Monarch Q1 2020 Earnings Report
Key Takeaways
Monarch Casino & Resort reported a decrease in net revenue and net income for Q1 2020 due to the temporary closure of its properties in mid-March as a result of the COVID-19 pandemic. The company is focused on preserving liquidity and preparing for reopening.
Consolidated net revenue decreased by 13.2% compared to the prior year due to property closures in March.
Net income declined by 71.2% as a result of the operational shutdown.
Adjusted EBITDA decreased by 40.7% year-over-year.
The company received limited covenant waivers under its amended credit facility and is in discussions for additional support.
Monarch
Monarch
Forward Guidance
Monarch is managing through the uncertainty caused by COVID-19 and positioning the business for reopening. The company believes its cash position and modest leverage provide financial flexibility.
Positive Outlook
- The company is working diligently to preserve liquidity.

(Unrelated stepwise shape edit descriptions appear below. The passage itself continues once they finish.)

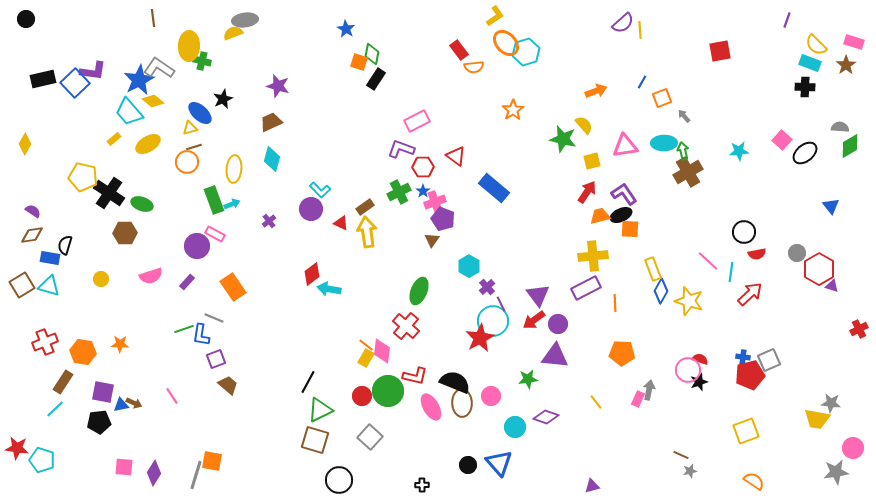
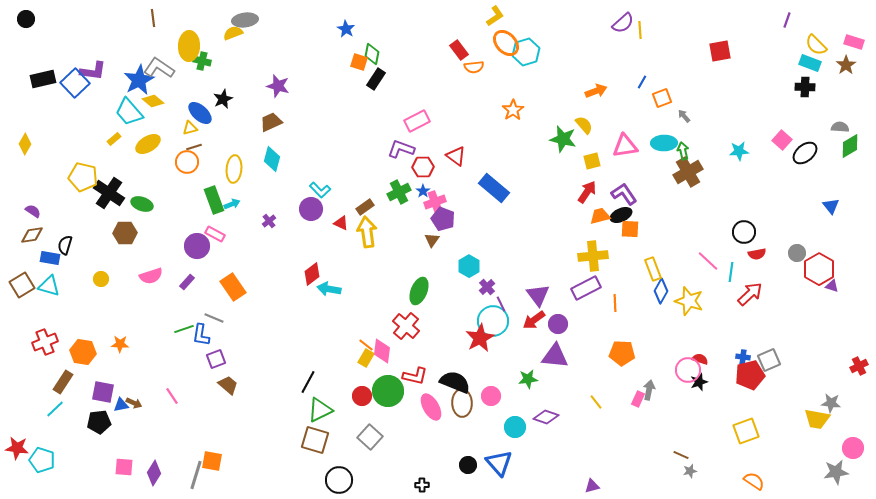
red cross at (859, 329): moved 37 px down
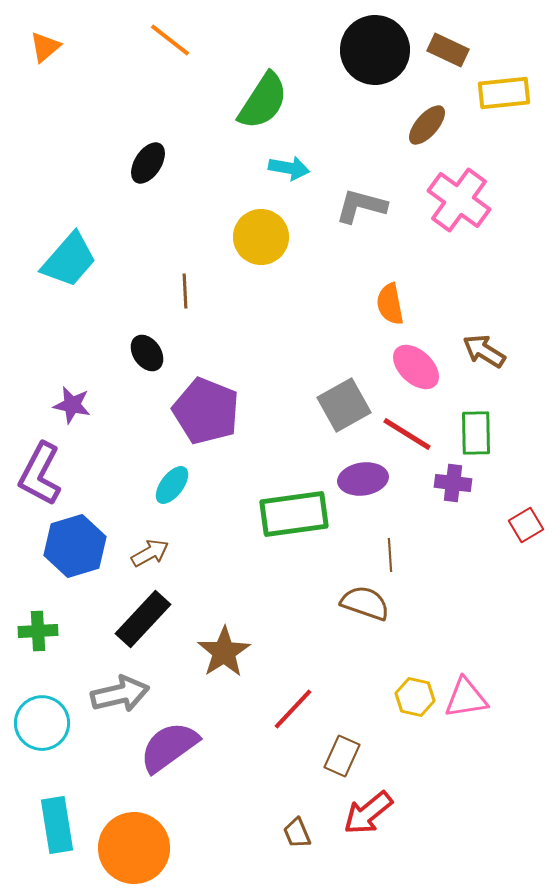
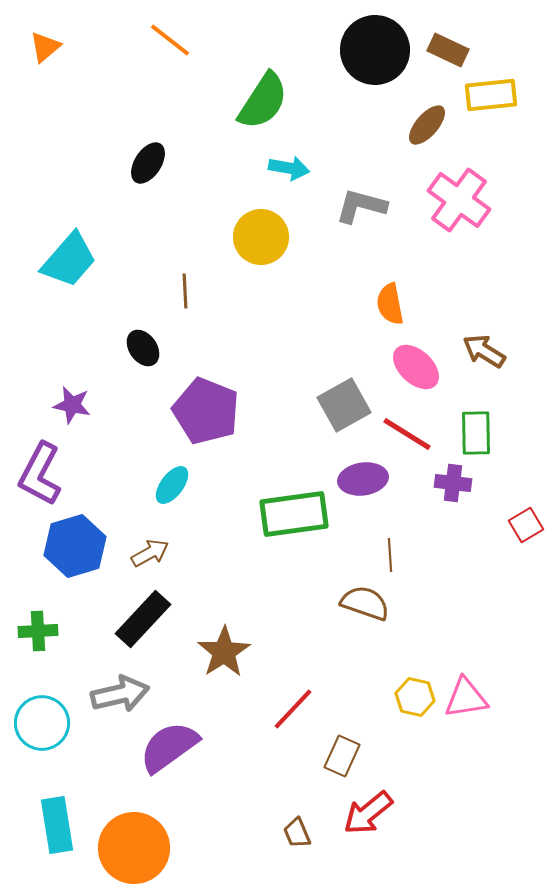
yellow rectangle at (504, 93): moved 13 px left, 2 px down
black ellipse at (147, 353): moved 4 px left, 5 px up
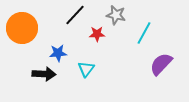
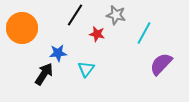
black line: rotated 10 degrees counterclockwise
red star: rotated 14 degrees clockwise
black arrow: rotated 60 degrees counterclockwise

- They are investing in preventative maintenance at both properties.
- Monarch has a solid cash position.
- They have modest leverage.
- The company is preparing its properties for re-opening and a return to normalized operations.
Challenges Ahead
- The states of Colorado and Nevada have not yet provided clear dates or guidelines for the reopening of casinos.
- The COVID-19 outbreak has slowed some efforts on the Monarch Casino Resort Spa Black Hawk construction.
- There is no definitive timeline for the property opening.
- The company faces uncertainty and must properly position its business for when the country’s economy begins to re-open.
- The pandemic has presented serious challenges and setbacks for the entire gaming and hospitality industry.